If you want, get the grip shifter. Sram, Shimano and Sunrace cassettes are all interchangeable and have the same spacing. I guess the function should be about the same. Some people have said that running a Shimano casette with Sram works better for them, and some that a Sram casette works better with Shimano... Many have reported that Sunrace cassettes work just as fine. The stock chainring is 11 speed compatible narrow/wide. I went with a Sunrace 11-46 cassette and Shimano SLX shifter and derailleur. It works just fine, but I don't have any comparisons, because I've been riding either single speed or fixed for the last few years.Thank you very much! So if I stay with the stock cranks, would I be better off (have a noticeable smoothness/reliability improvement) if I went with a comparable Shimano 1x11 drivetrain instead? I kinda really want a grip shifter (like the NX has) and also keep the total costs under $200.
I have the stock WTB wheelset. So I'm fairly certain I just need the 135 mm CC hanger from Kona, get the drivetrain from SRAM/Shimano, wires from Jagwire, and figure out how to put them all together?The stock hub will work fine with any 8-9-10 speed cassette (probably 11 mountain too, I haven't tried. pretty sure 11 road will not work though). Just need the right frame dropout adapters for your wheel type. Either the 135 QR or 142 TA, based on your wheelset. Since it's hardtail steel, if your wheelset uses swappable end caps so you can use either QR or TA, I don't think it really matters on the frame if you're using the QR or TA adapters. Go with the one's your wheelset is currently set up for and ride. Assuming you're planning on using the stock wheels, get the 135QR adapters.

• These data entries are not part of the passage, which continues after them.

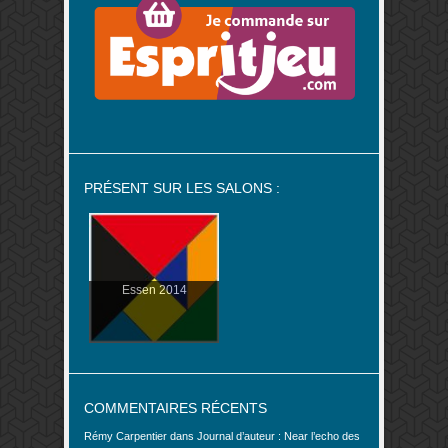
PRÉSENT SUR LES SALONS :
Essen 2014
COMMENTAIRES RÉCENTS
Rémy Carpentier
dans
Journal d’auteur : Near l’echo des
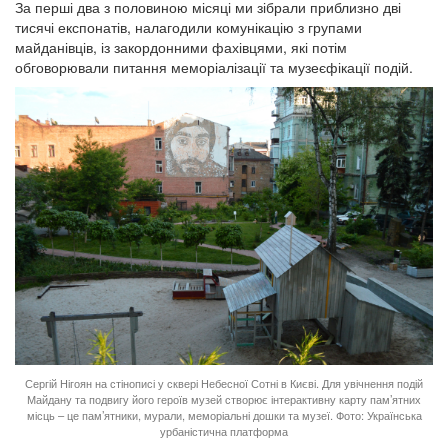
За перші два з половиною місяці ми зібрали приблизно дві
тисячі експонатів, налагодили комунікацію з групами
майданівців, із закордонними фахівцями, які потім
обговорювали питання меморіалізації та музеєфікації подій.
Сергій Нігоян на стінописі у сквері Небесної Сотні в Києві. Для увічнення подій
Майдану та подвигу його героїв музей створює інтерактивну карту пам’ятних
місць – це пам’ятники, мурали, меморіальні дошки та музеї. Фото: Українська
урбаністична платформа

Interesting point about the crankset though. Is the stock crank designed for a 10-speed chain? or for an 8/9 speed chain? Since it's singlespeed, Kona might have used a wider 8-speed
Yes. But Sram shifters (at least NX)come without the outer cable housing. Shimano SLX comes with the outer housing. Both have the cable included.I have the stock WTB wheelset. So I'm fairly certain I just need the 135 mm CC hanger from Kona, get the drivetrain from SRAM/Shimano, wires from Jagwire, and figure out how to put them all together?
Thanks so much!If you buy Sram then only the housing will be needed to purchase separately. with Shimano everything is included. I can't remember the Sunrace part numbers, but basically they have all steel casettes, steel casettes with aluminum spiders and cassettes with aluminum spiders with the largest cog made of aluminum (MX8). From cheapest to most expensive.
Thank you! Fortunately, it only costs about $8 here. As I was ordering online, I just wanted to be sure I had the right tool for the job. And since you had mentioned the joytech rear hub was shimano-type freewheel I thought maybe FR-1 might be the tool I should get. Thanks for clarifying! I'm all set for this conversion now (except for the Radon cable guides which I could not find an equivalent of, here in the US).FR-5 Casette/lockring tool should be the right one, but I'm not familiar with Park Tools cassette tools, because I've just used the cheapest one i could fine...
Thanks again!I was actually using a wrong word when I was talking about a Shimano type freewheel. It's actually a cassette freehub. It was my own translation from finnish... Don't worry about those cable guides, you can just use zip ties to attach the cable to the down tube.